Amy Myers is known for her short stories and historical novels featuring Victorian chef Auguste Didier and chimney sweep Tom Wasp. Her contemporary series feature ex-cop Peter Marsh and Daughter and classic car detective Jack Colby, and she is currently working on a new series starring Cara Shelley who runs a café in the grounds of stately home Tanton Towers.
Website: www.amymyers.net
This, I knew as I finished page 2, is a novel I’m going to enjoy. Understatement. It proved to be superb. The Murder Game, the second in Rachel Abbott’s best-selling Stephanie King series, follows on from her earlier sleuth DI Tom Douglas novels which established her as a queen of psychological thriller writing.
The prologue introduces narrator Jemma Hudson and her husband Matt as they steel themselves to join friends for a very special dinner – just as they had a year ago with the same friends. The dinner – and the carefully crafted game that goes with it – is taking place at Polskirrin on the Cornish cliffs, the home of their host and friend Lucas Jarrett.

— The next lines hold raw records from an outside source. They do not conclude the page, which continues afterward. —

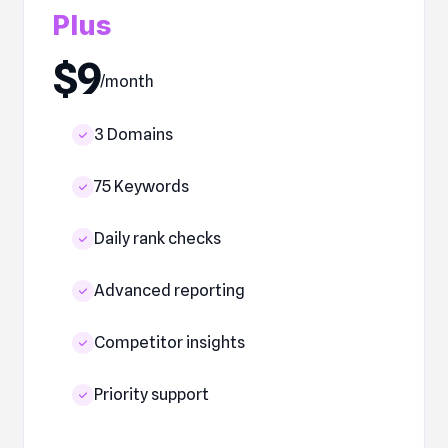
Plus
$9
/month
3 Domains
75 Keywords
Daily rank checks
Advanced reporting
Competitor insights
Priority support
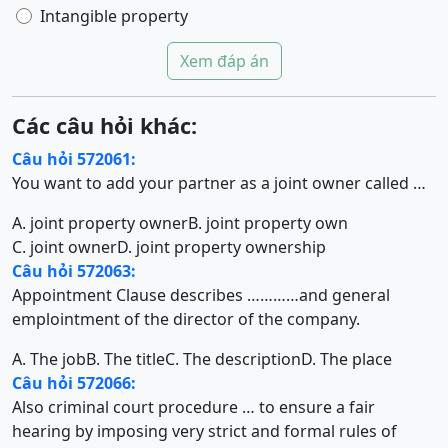
Intangible property
Xem đáp án
Các câu hỏi khác:
Câu hỏi 572061:
You want to add your partner as a joint owner called …
A. joint property owner
B. joint property own
C. joint owner
D. joint property ownership
Câu hỏi 572063:
Appointment Clause describes …………and general
emplointment of the director of the company.
A. The job
B. The title
C. The description
D. The place
Câu hỏi 572066:
Also criminal court procedure … to ensure a fair
hearing by imposing very strict and formal rules of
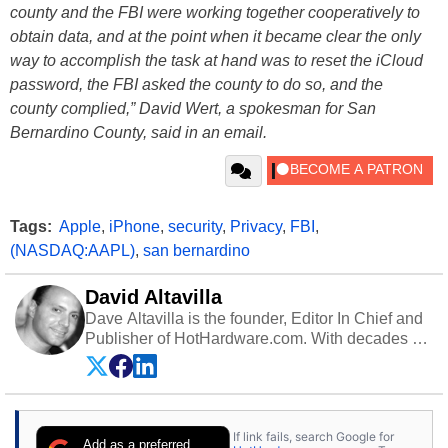
county and the FBI were working together cooperatively to
obtain data, and at the point when it became clear the only
way to accomplish the task at hand was to reset the iCloud
password, the FBI asked the county to do so, and the
county complied,” David Wert, a spokesman for San
Bernardino County, said in an email.
Tags:
Apple
,
iPhone
,
security
,
Privacy
,
FBI
,
(NASDAQ:AAPL)
,
san bernardino
David Altavilla
Dave Altavilla is the founder, Editor In Chief and
Publisher of HotHardware.com. With decades of
experience as a semiconductor sales engineer,
Dave Altavilla founded HotHardware.com over
25 years ago. Dave is also a published
contributor to various technology-based
If link fails, search Google for
publications and is a featured Tech Analyst
Add as a preferred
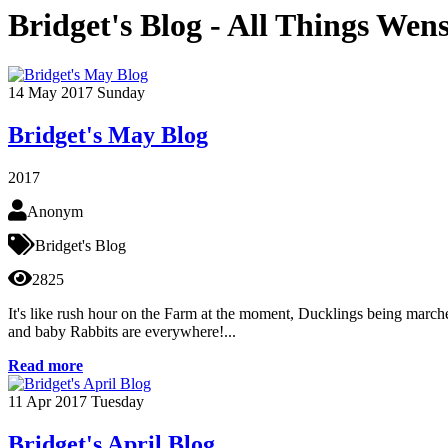
Bridget's Blog - All Things Wen
14
May 2017
Sunday
Bridget's May Blog
2017
Anonym
Bridget's Blog
2825
It's like rush hour on the Farm at the moment, Ducklings being marched
and baby Rabbits are everywhere!...
Read more
11
Apr 2017
Tuesday
Bridget's April Blog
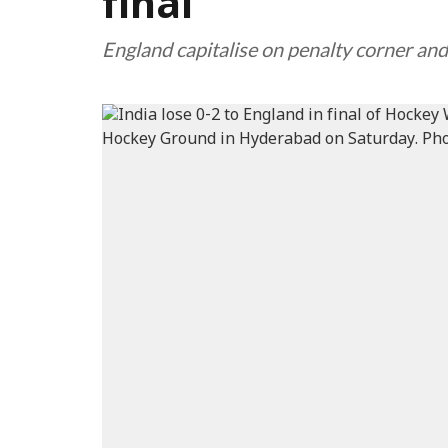
final
England capitalise on penalty corner and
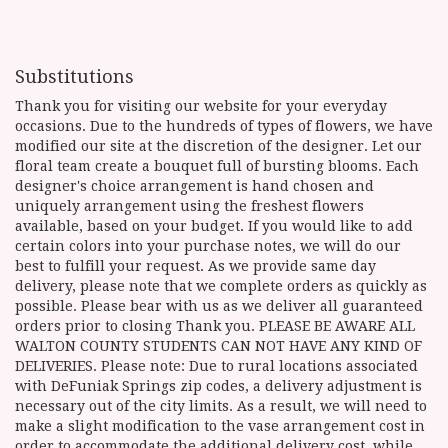
Substitutions
Thank you for visiting our website for your everyday
occasions. Due to the hundreds of types of flowers, we have
modified our site at the discretion of the designer. Let our
floral team create a bouquet full of bursting blooms. Each
designer's choice arrangement is hand chosen and
uniquely arrangement using the freshest flowers
available, based on your budget. If you would like to add
certain colors into your purchase notes, we will do our
best to fulfill your request. As we provide same day
delivery, please note that we complete orders as quickly as
possible. Please bear with us as we deliver all guaranteed
orders prior to closing Thank you. PLEASE BE AWARE ALL
WALTON COUNTY STUDENTS CAN NOT HAVE ANY KIND OF
DELIVERIES. Please note: Due to rural locations associated
with DeFuniak Springs zip codes, a delivery adjustment is
necessary out of the city limits. As a result, we will need to
make a slight modification to the vase arrangement cost in
order to accommodate the additional delivery cost, while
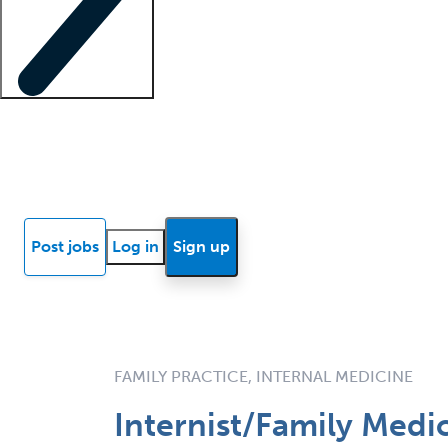
Locum insights
Know Better Blog
News
Research reports
Post jobs
Log in
Sign up
FAMILY PRACTICE, INTERNAL MEDICINE
Internist/Family Medic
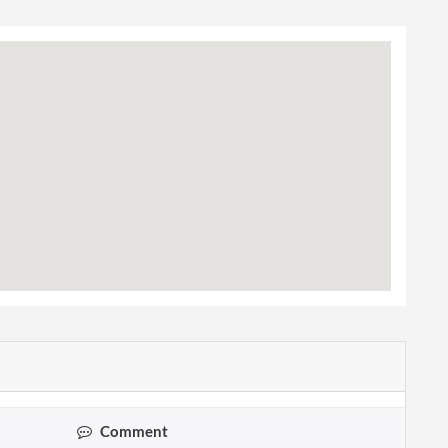
Comment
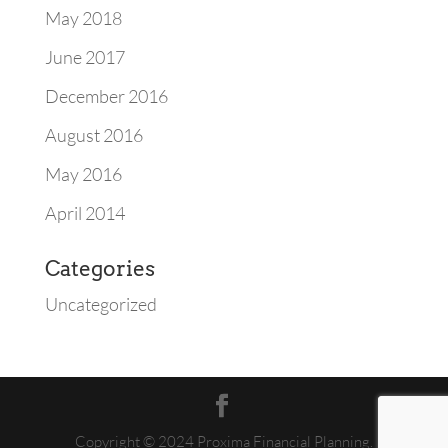
May 2018
June 2017
December 2016
August 2016
May 2016
April 2014
Categories
Uncategorized
Copyright © 2024 Proxima Financial Planning.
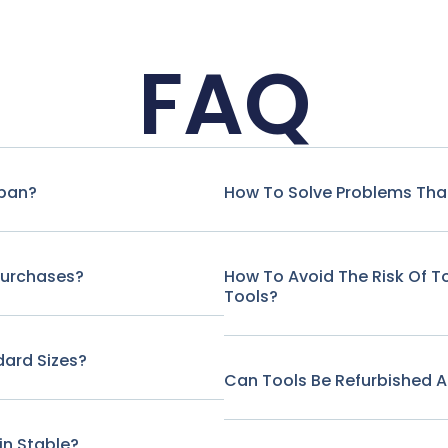
FAQ
span?
How To Solve Problems That
Purchases?
How To Avoid The Risk Of 
Tools?
ard Sizes?
Can Tools Be Refurbished A
in Stable?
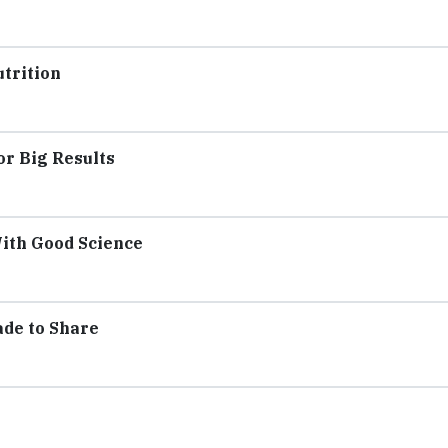
utrition
or Big Results
With Good Science
ade to Share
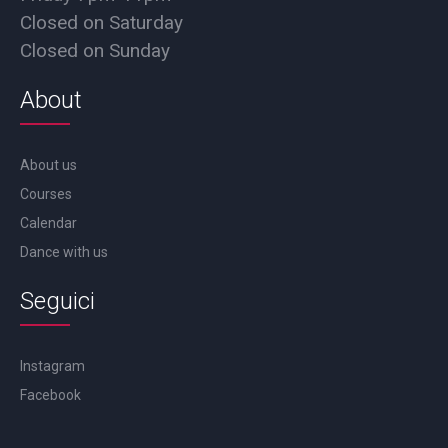
Closed on Saturday
Closed on Sunday
About
About us
Courses
Calendar
Dance with us
Seguici
Instagram
Facebook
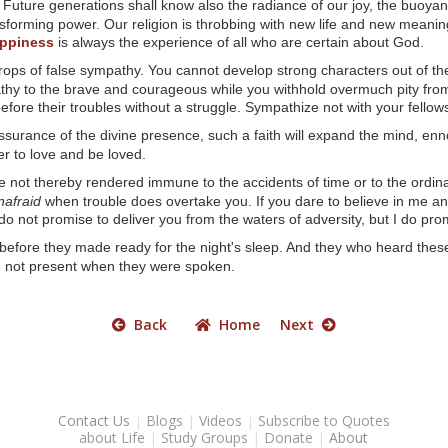
Future generations shall know also the radiance of our joy, the buoyan
sforming power. Our religion is throbbing with new life and new meaning
ppiness
is always the experience of all who are certain about God.
rops of false sympathy. You cannot develop strong characters out of the
athy to the brave and courageous while you withhold overmuch pity fro
n before their troubles without a struggle. Sympathize not with your fell
urance of the divine presence, such a faith will expand the mind, en
r to love and be loved.
e not thereby rendered immune to the accidents of time or to the ordin
nafraid
when trouble does overtake you. If you dare to believe in me an
do not promise to deliver you from the waters of adversity, but I do pro
efore they made ready for the night's sleep. And they who heard these 
 not present when they were spoken.
Back
Home
Next
Contact Us
|
Blogs
|
Videos
|
Subscribe to Quotes
about Life
|
Study Groups
|
Donate
|
About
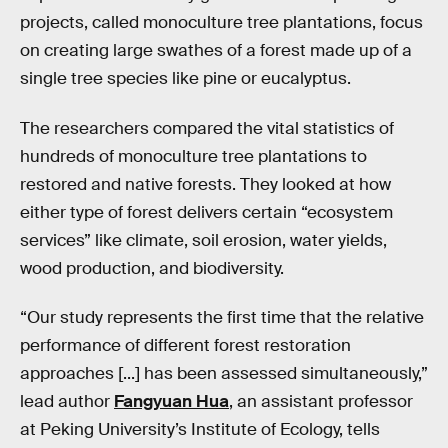
projects, called monoculture tree plantations, focus
on creating large swathes of a forest made up of a
single tree species like pine or eucalyptus.
The researchers compared the vital statistics of
hundreds of monoculture tree plantations to
restored and native forests. They looked at how
either type of forest delivers certain “ecosystem
services” like climate, soil erosion, water yields,
wood production, and biodiversity.
“Our study represents the first time that the relative
performance of different forest restoration
approaches [...] has been assessed simultaneously,”
lead author
Fangyuan Hua
, an assistant professor
at Peking University’s Institute of Ecology, tells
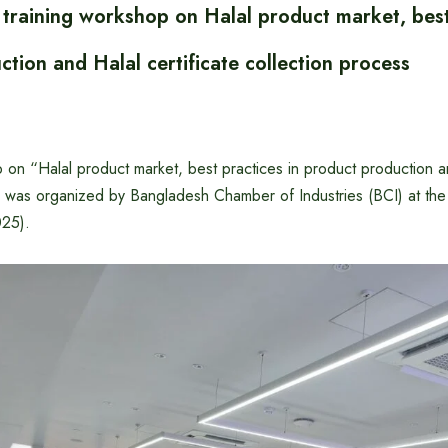
 training workshop on Halal product market, best
tion and Halal certificate collection process
 on “Halal product market, best practices in product production an
” was organized by Bangladesh Chamber of Industries (BCI) at t
025).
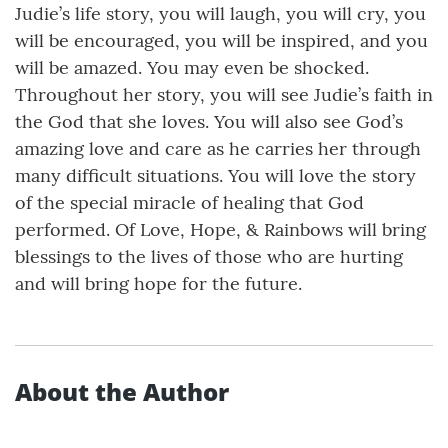
Judie’s life story, you will laugh, you will cry, you
will be encouraged, you will be inspired, and you
will be amazed. You may even be shocked.
Throughout her story, you will see Judie’s faith in
the God that she loves. You will also see God’s
amazing love and care as he carries her through
many difficult situations. You will love the story
of the special miracle of healing that God
performed. Of Love, Hope, & Rainbows will bring
blessings to the lives of those who are hurting
and will bring hope for the future.
About the Author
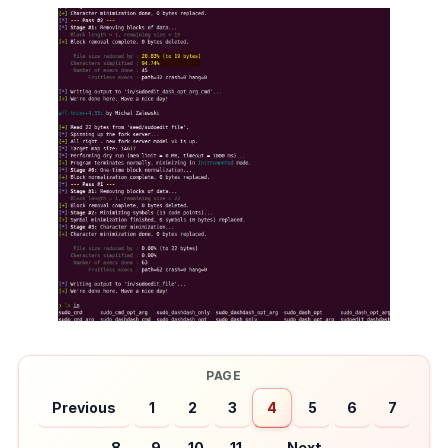
Previous
1
2
3
4
5
6
7
8
9
10
11
Next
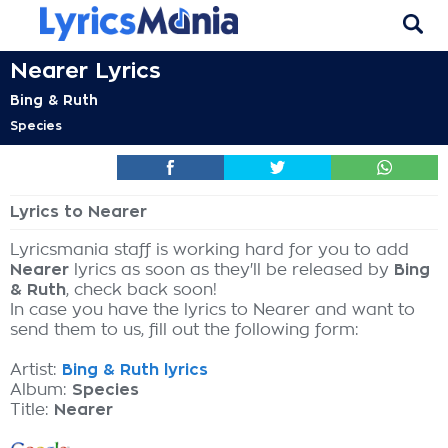
Nearer Lyrics
Bing & Ruth
Species
Lyrics to Nearer
Lyricsmania staff is working hard for you to add
Nearer
lyrics as soon as they'll be released by
Bing
& Ruth
, check back soon!
In case you have the lyrics to Nearer and want to
send them to us, fill out the following form:
Artist:
Bing & Ruth lyrics
Album:
Species
Title:
Nearer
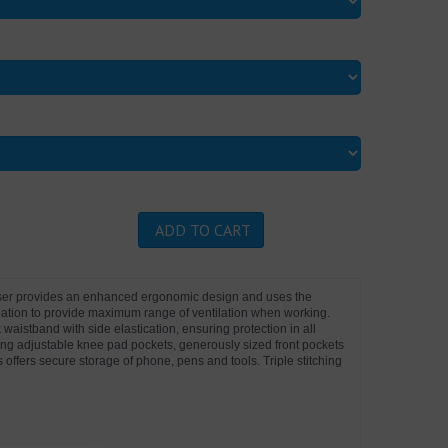
ADD TO CART
user provides an enhanced ergonomic design and uses the
ilation to provide maximum range of ventilation when working.
 waistband with side elastication, ensuring protection in all
ing adjustable knee pad pockets, generously sized front pockets
s offers secure storage of phone, pens and tools. Triple stitching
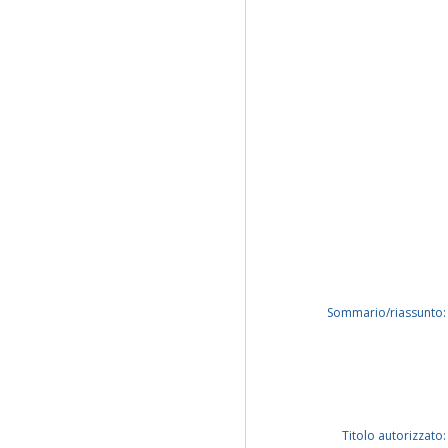
Sommario/riassunto:
Titolo autorizzato:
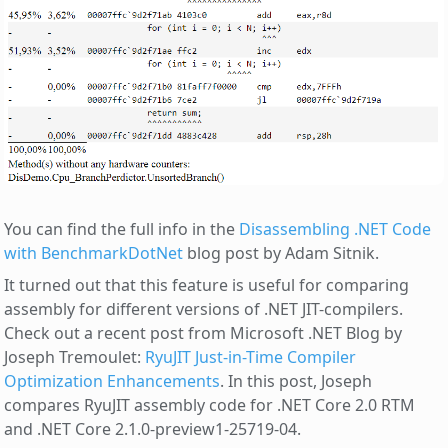
You can find the full info in the
Disassembling .NET Code
with BenchmarkDotNet
blog post by Adam Sitnik.
It turned out that this feature is useful for comparing
assembly for different versions of .NET JIT-compilers.
Check out a recent post from Microsoft .NET Blog by
Joseph Tremoulet:
RyuJIT Just-in-Time Compiler
Optimization Enhancements
. In this post, Joseph
compares RyuJIT assembly code for .NET Core 2.0 RTM
and .NET Core 2.1.0-preview1-25719-04.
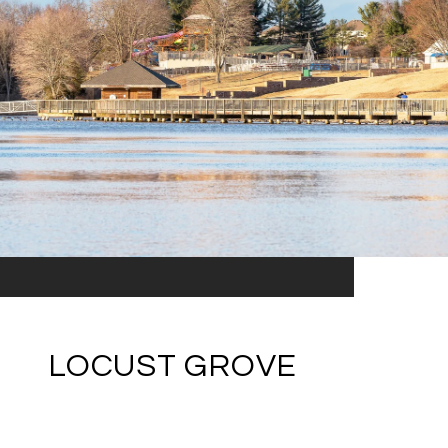
LOCUST GROVE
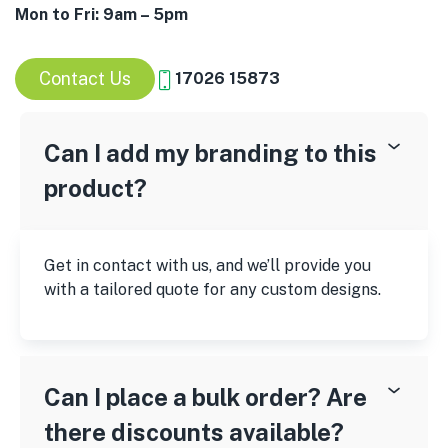
Mon to Fri: 9am – 5pm
Contact Us
17026 15873
Can I add my branding to this
product?
Get in contact with us, and we’ll provide you
with a tailored quote for any custom designs.
Can I place a bulk order? Are
there discounts available?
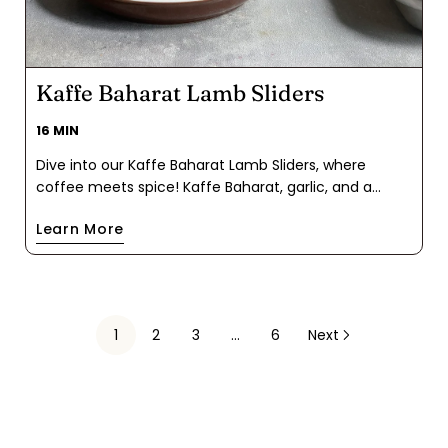
Kaffe Baharat Lamb Sliders
16 MIN
Dive into our Kaffe Baharat Lamb Sliders, where
coffee meets spice! Kaffe Baharat, garlic, and a
sprinkle of sea salt create flavor-packed mini patties.
Learn More
Cook 'em up, slide between buns, add tzatziki, and
top with pickled onions. If you need an appetizer or a
meaty finger food, keep this recipe handy.
1
2
3
…
6
Next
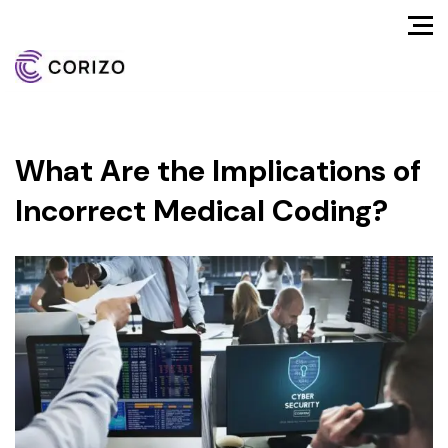
What Are the Implications of
Incorrect Medical Coding?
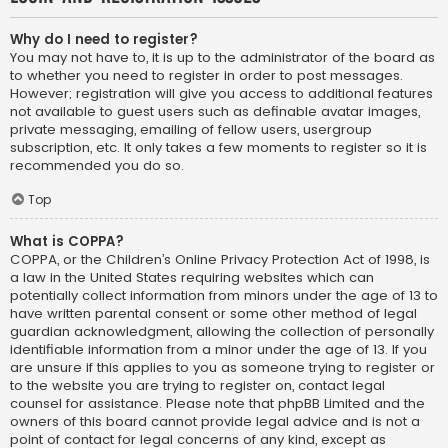
Why do I need to register?
You may not have to, it is up to the administrator of the board as
to whether you need to register in order to post messages.
However; registration will give you access to additional features
not available to guest users such as definable avatar images,
private messaging, emailing of fellow users, usergroup
subscription, etc. It only takes a few moments to register so it is
recommended you do so.
Top
What is COPPA?
COPPA, or the Children’s Online Privacy Protection Act of 1998, is
a law in the United States requiring websites which can
potentially collect information from minors under the age of 13 to
have written parental consent or some other method of legal
guardian acknowledgment, allowing the collection of personally
identifiable information from a minor under the age of 13. If you
are unsure if this applies to you as someone trying to register or
to the website you are trying to register on, contact legal
counsel for assistance. Please note that phpBB Limited and the
owners of this board cannot provide legal advice and is not a
point of contact for legal concerns of any kind, except as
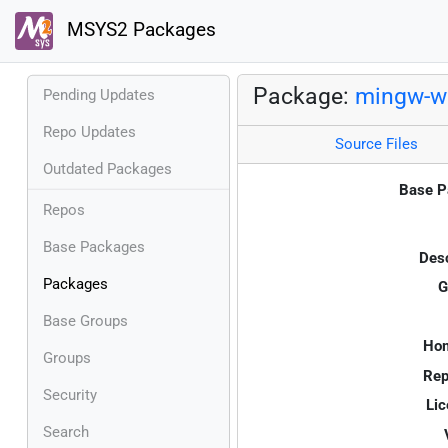
MSYS2 Packages
Package:
mingw-w
Pending Updates
Repo Updates
Source Files
Outdated Packages
Base P
Repos
Base Packages
Desc
Packages
G
Base Groups
Ho
Groups
Rep
Security
Lic
Search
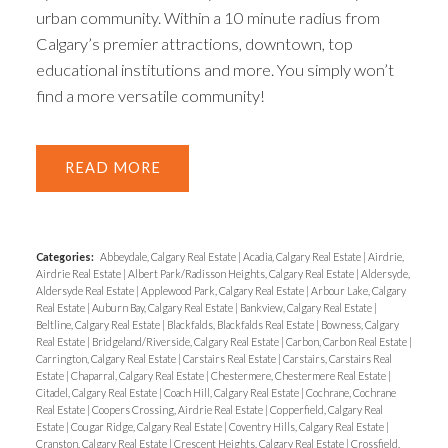
urban community. Within a 10 minute radius from
Calgary’s premier attractions, downtown, top
educational institutions and more. You simply won’t
find a more versatile community!
READ
Categories:
Abbeydale, Calgary Real Estate
|
Acadia, Calgary Real Estate
|
Airdrie,
Airdrie Real Estate
|
Albert Park/Radisson Heights, Calgary Real Estate
|
Aldersyde,
Aldersyde Real Estate
|
Applewood Park, Calgary Real Estate
|
Arbour Lake, Calgary
Real Estate
|
Auburn Bay, Calgary Real Estate
|
Bankview, Calgary Real Estate
|
Beltline, Calgary Real Estate
|
Blackfalds, Blackfalds Real Estate
|
Bowness, Calgary
Real Estate
|
Bridgeland/Riverside, Calgary Real Estate
|
Carbon, Carbon Real Estate
|
Carrington, Calgary Real Estate
|
Carstairs Real Estate
|
Carstairs, Carstairs Real
Estate
|
Chaparral, Calgary Real Estate
|
Chestermere, Chestermere Real Estate
|
Citadel, Calgary Real Estate
|
Coach Hill, Calgary Real Estate
|
Cochrane, Cochrane
Real Estate
|
Coopers Crossing, Airdrie Real Estate
|
Copperfield, Calgary Real
Estate
|
Cougar Ridge, Calgary Real Estate
|
Coventry Hills, Calgary Real Estate
|
Cranston, Calgary Real Estate
|
Crescent Heights, Calgary Real Estate
|
Crossfield,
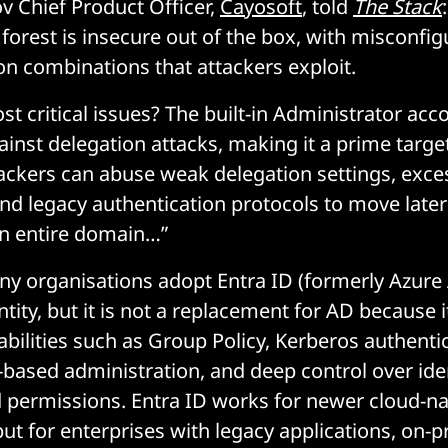
v Chief Product Officer,
Cayosoft
, told
The Stack
orest is insecure out of the box, with misconfig
on combinations that attackers exploit.
t critical issues? The built-in Administrator acc
inst delegation attacks, making it a prime target
tackers can abuse weak delegation settings, exce
nd legacy authentication protocols to move later
n entire domain…”
y organisations adopt Entra ID (formerly Azure 
ity, but it is not a replacement for AD because i
abilities such as Group Policy, Kerberos authenti
based administration, and deep control over ide
 permissions. Entra ID works for newer cloud-na
 for enterprises with legacy applications, on-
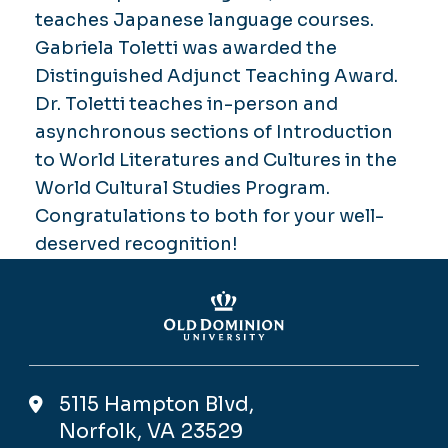
teaches Japanese language courses.
Gabriela Toletti was awarded the
Distinguished Adjunct Teaching Award.
Dr. Toletti teaches in-person and
asynchronous sections of Introduction
to World Literatures and Cultures in the
World Cultural Studies Program.
Congratulations to both for your well-
deserved recognition!
5115 Hampton Blvd,
Norfolk, VA 23529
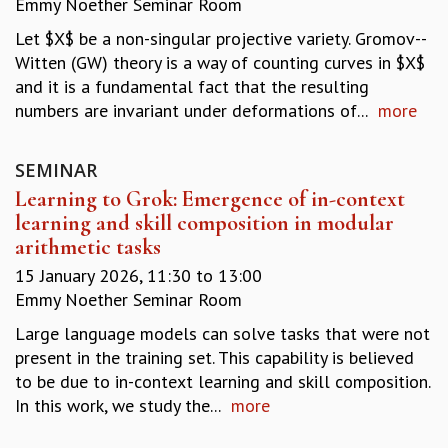
Emmy Noether Seminar Room
REPORTS
Let $X$ be a non-singular projective variety. Gromov--
BIENNIAL ACTIVITY REPORTS
Witten (GW) theory is a way of counting curves in $X$
TRIANNUAL IAB REPORTS
and it is a fundamental fact that the resulting
BROCHURE
numbers are invariant under deformations of...
more
INTERNATIONAL REVIEW REPORT
CAMPUS
HISTORY
SEMINAR
VALUES
Learning to Grok: Emergence of in-context
ACADEMIC FREEDOM
learning and skill composition in modular
DIVERSITY & INCLUSIVENESS
arithmetic tasks
ETHICAL GUIDELINES
15 January 2026,
11:30
to
13:00
ACADEMIC
Emmy Noether Seminar Room
EVENTS
Large language models can solve tasks that were not
SEMINARS
present in the training set. This capability is believed
COLLOQUIA
to be due to in-context learning and skill composition.
LECTURE SERIES
In this work, we study the...
more
TMC DISTINGUISHED LECTURES
IN-HOUSE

But there are two major differences to the earlier gathering. Last year they were present to celebrate Lucas’s wedding, but no wedding took place. Now the reason for the dinner is far different. The enigmatic Alex is no longer with them and this is the anniversary of her death.
Enter Detective Sergeant Stephanie King and her superior Detective Inspector Angus Brodie – Gus to Stephanie in their private lives. They too have not forgotten the events of last year as they grapple with the nightmarish complexities of what is happening at Polskirrin.
The Murder Game is spell-binding, a suspense thriller combined with whodunnit in which the author has skilfully kept the police investigation low-key to allow the game to be played to the end by those who were present on Lucas’s tragic wedding day. Magnificent. More please, Rachel.